Naturalmente vi furono applausi e strette di mano, e in ultimo ognuno se ne andò per i fatti suoi, un po' seccato, non del discorso, che fu bellissimo, ma della funzione. È tempo di pensare alla Crusca! Che Crusca e Crusca! Non ci mancherebbe altro. Noi vogliamo il fiore di prima qualità, anche a costo che questo fiore bianchissimo risulti da una miscela più o meno dannosa allo stomaco.

Fino a pochi anni fa avevamo la classe dei puristi, che si erano dati anima e corpo allo studio della lingua e alla compilazione di vocabolari. Ne vollero un po' troppo questi signori. E come sapete chi tira la spezza. Il soverchio rompe il coperchio e noi per conservare questo benedetto coverchio, abbiamo messo da parte ogni pedanteria. In Italia si parla e si scrive — e quanto! — ma non in lingua italiana. Le parole francesi e un tantino anche le inglesi abbondano nel nostro linguaggio. Appena esse arrivano da oltre Alpi si scrivono con riserva e in carattere diverso, come per far vedere a tutti che è merce estera; ma a poco a poco diventano pan di casa e non ci si bada più.

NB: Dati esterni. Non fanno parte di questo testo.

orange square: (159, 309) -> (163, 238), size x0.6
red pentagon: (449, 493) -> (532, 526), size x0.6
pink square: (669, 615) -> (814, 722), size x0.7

Hôtel, per esempio, oramai è concittadino. I nostri padri dicevano albergo, noi Hôtel. Che volete! Hôtel è più aristocratico, più signorile. I borghesi, i modesti negozianti vanno all'albergo, ma i principi, i marchesi, i conti, i deputati, i pezzi grossi della magistratura, dell'esercito e anche del socialismo vanno all'Hôtel. Si predica l'uguaglianza, è vero; ma un riguardo bisogna sempre averlo per il sangue bleu e per i gallonati!

Una persona vi passa frettolosamente di fianco e non volendo o pur volendo — chi lo sa, sono tanti i gusti! — vi pesta un piede. Voi mandate un grido, aggrizzando il naso, lui con un sorrisetto vi dice pardon e via. E perchè pardon? perchè questa parola antipatica? Non basta il dolore al piede, bisogna sentirne un altro all'orecchio?

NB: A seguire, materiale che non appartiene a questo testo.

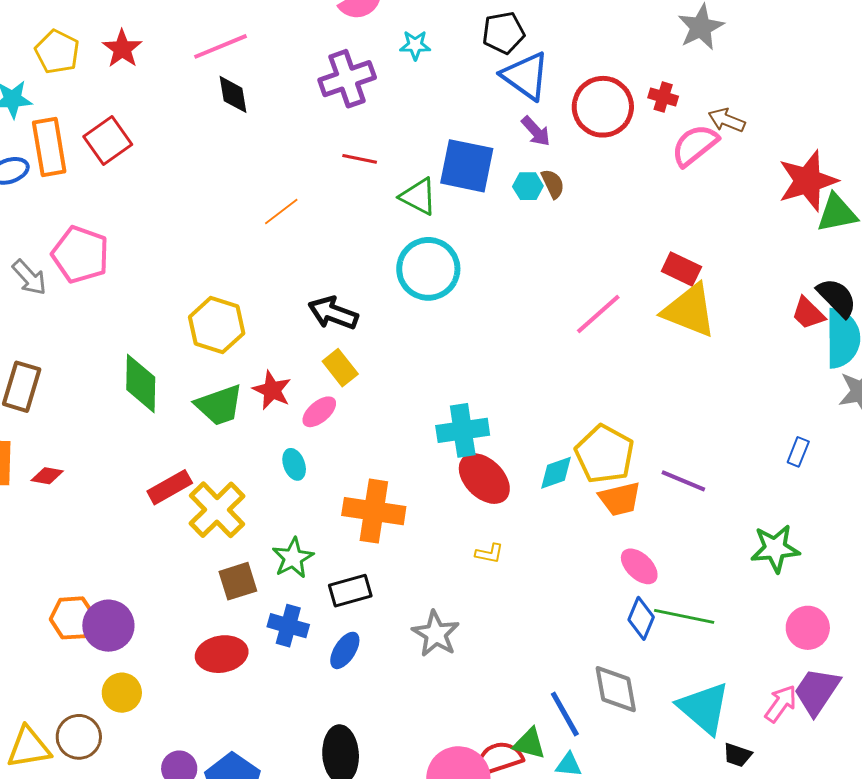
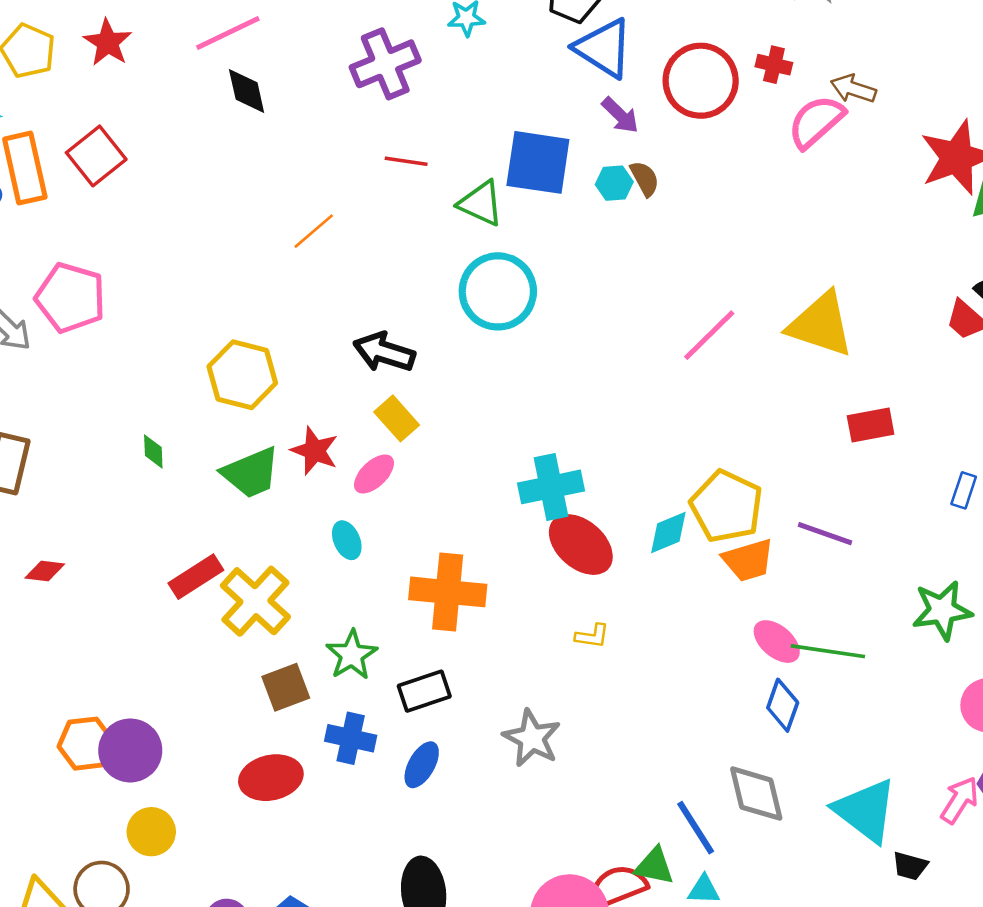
red rectangle: (681, 269) -> (871, 425), moved, turned -33
green diamond: (141, 383) -> (153, 452), size x0.5
green line: (684, 616) -> (828, 651), moved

È vero che oggi siamo amici dei francesi, è vero che il nostro Re fu accolto a braccia aperte a Parigi, ma non è detto che agli amici bisogna conceder tutto. E l'esempio l'ha dato proprio Sua Maestà.

Il nostro Re, un paio di anni fa ordinò che il menu dei suoi pranzi ufficiali fosse redatto in lingua italiana. E n'era tempo: Perchè ricorrere al francese?

In quell'occasione il Giornale d'Italia fece un passo avanti e disse ai suoi lettori: “Perchè non mandar via anche menu e sostituirlo con parola italiana?„

La proposta piacque e per dieci o dodici giorni non si parlò che di menu. Chi voleva sostituirlo con lista, chi con elenco, chi con nota, chi con minuta. Lo Stecchetti, sempre all'erta quando si tratta di pranzi, cene e altro ben di Dio, rispose: “Zitto! Lista è antipatico, perchè ricorda il conto da pagare: elenco è troppo solenne e cattedratico; minuta è d'italianità dubbia, specie in questo significato. O dunque come si fa? Come facevano i nostri antichi!„ E citando esempi di molti cuochi, conchiuse che “sul cartoncino si potrebbe scrivere: “Pranzo offerto da S. M. il Re d'Italia al corpo... diplomatico.„

Ma anche lo Stecchetti parlò al deserto. Menu può dire come Vittorio Emmanuele II: “Ci siamo e ci resteremo„. Non vedete come è dolce questa parola? Menu ci fa venire l'acquolina in bocca e ci prepara alla bella funzione. Chi volete stomacare con lista, elenco e nota?